IBM Java on Linux, Java 2 Technology Edition

Prepared by Pascal Chong on 25 January 2004

Table of Contents
Revision History
Getting the IBM Java 2 SDK
Tested Platforms
System Requirements
Uninstalling Existing Versions
Installing the IBM Developer Kit
Setting up the Environment
Testing Your Installation
Troubleshooting Your Installation
Where Do We Go From Here?
Appendix A. Segmentation Faults On gcc 3.x Systems
Appendix B. Installing the Java Plug-In
Appendix C. Classpath Considerations for version 1.4.x and 1.3.1

Revision History

Table 1. Revision History Table

23 January 2004 Covers IBM Java 2 version 1.4.1
19 February 2003 Initial Release


I do not work for IBM, and this document should not be treated as authoritative. Whatever is expressed here are my views and experiences with the IBM 32-bit SDK for Linux on Intel architecture, Java 2 Technology Edition. The steps outlined here worked for me, they may not work for you, so be careful when you use this document, and be aware that you are using this at your own risk !
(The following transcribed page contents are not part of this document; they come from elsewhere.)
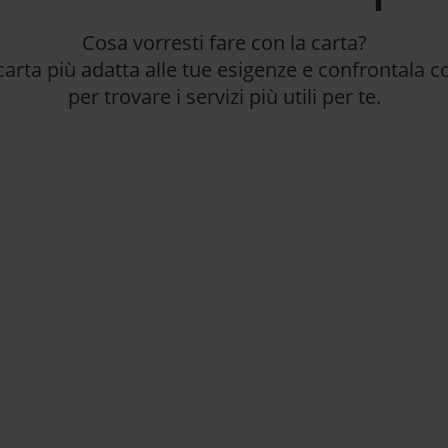
Cosa vorresti fare con la carta?
 carta più adatta alle tue esigenze e confrontala co
per trovare i servizi più utili per te.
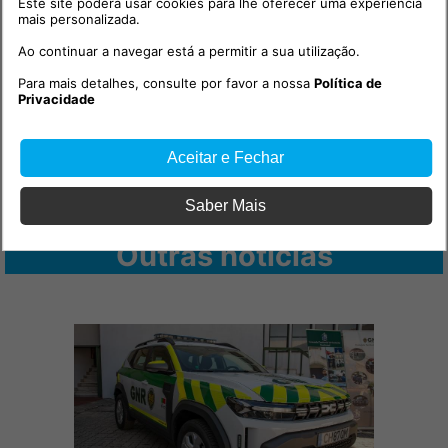
Este site poderá usar cookies para lhe oferecer uma experiência
mais personalizada.
Ao continuar a navegar está a permitir a sua utilização.
Para mais detalhes, consulte por favor a nossa
Política de
Privacidade
Aceitar e Fechar
Saber Mais
Outras notícias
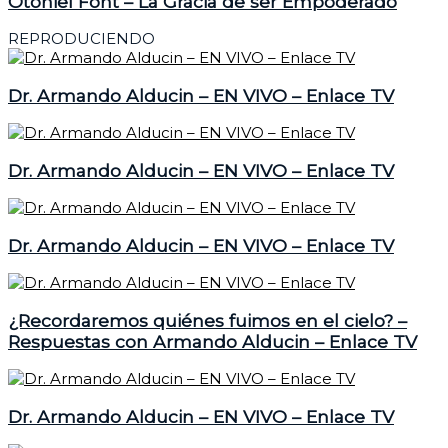
Otoniel Font – La Gracia de ser Empoderado
REPRODUCIENDO
Dr. Armando Alducin – EN VIVO – Enlace TV
Dr. Armando Alducin – EN VIVO – Enlace TV
Dr. Armando Alducin – EN VIVO – Enlace TV
¿Recordaremos quiénes fuimos en el cielo? –
Respuestas con Armando Alducin – Enlace TV
Dr. Armando Alducin – EN VIVO – Enlace TV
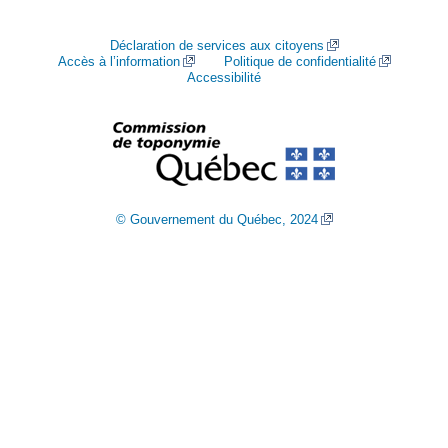
Déclaration de services aux citoyens
Accès à l’information
Politique de confidentialité
Accessibilité
© Gouvernement du Québec, 2024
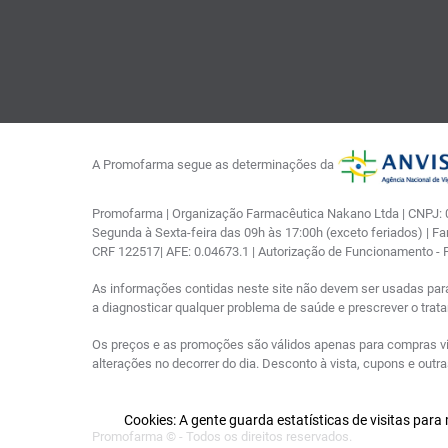
A Promofarma segue as determinações da
Promofarma | Organização Farmacêutica Nakano Ltda | CNPJ: 03
Segunda à Sexta-feira das 09h às 17:00h (exceto feriados) | F
CRF 122517| AFE: 0.04673.1 | Autorização de Funcionamento -
As informações contidas neste site não devem ser usadas par
a diagnosticar qualquer problema de saúde e prescrever o tra
Os preços e as promoções são válidos apenas para compras via i
alterações no decorrer do dia. Desconto à vista, cupons e out
Cookies: A gente guarda estatísticas de visitas par
Promofarma © - Todos os direitos reservados.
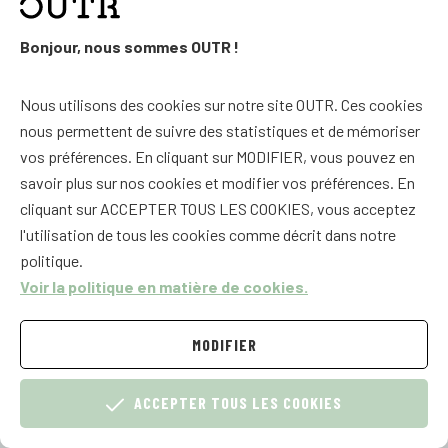
Bonjour, nous sommes OUTR !
Nous utilisons des cookies sur notre site OUTR. Ces cookies
nous permettent de suivre des statistiques et de mémoriser
vos préférences. En cliquant sur MODIFIER, vous pouvez en
savoir plus sur nos cookies et modifier vos préférences. En
cliquant sur ACCEPTER TOUS LES COOKIES, vous acceptez
FLIPPER HAMBURGER
l'utilisation de tous les cookies comme décrit dans notre
politique.
€ 19,14
TTC
Voir la politique en matière de cookies.
MODIFIER
ACCEPTER TOUS LES COOKIES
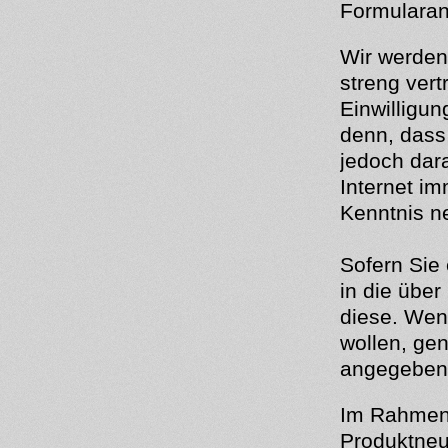
Formularang
Wir werden
streng vert
Einwilligun
denn, dass 
jedoch dara
Internet i
Kenntnis n
Sofern Sie
in die übe
diese. Wen
wollen, ge
angegeben
Im Rahmen 
Produktneuh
For proper support, you should read IBM's documents that come with the download, or post your questions on the IBM newsgroup. I believe you can also pay for it under a support contract with IBM.

Getting the IBM Java 2 SDK

The IBM Developer Kit for Linux can be downloaded from this location: The latest versions are also listed on that page, for all available platforms. At the time of this writing, the latest versions are :

Table 2. Current Versions of the IBM Developer Kit for Linux

version 1.4.1 Service Release (SR) 1 IBM SDK for 32-bit xSeries (Intel compatible)
version 1.3.1 Service Release (SR) 6 IBM SDK for 32-bit xSeries (Intel compatible)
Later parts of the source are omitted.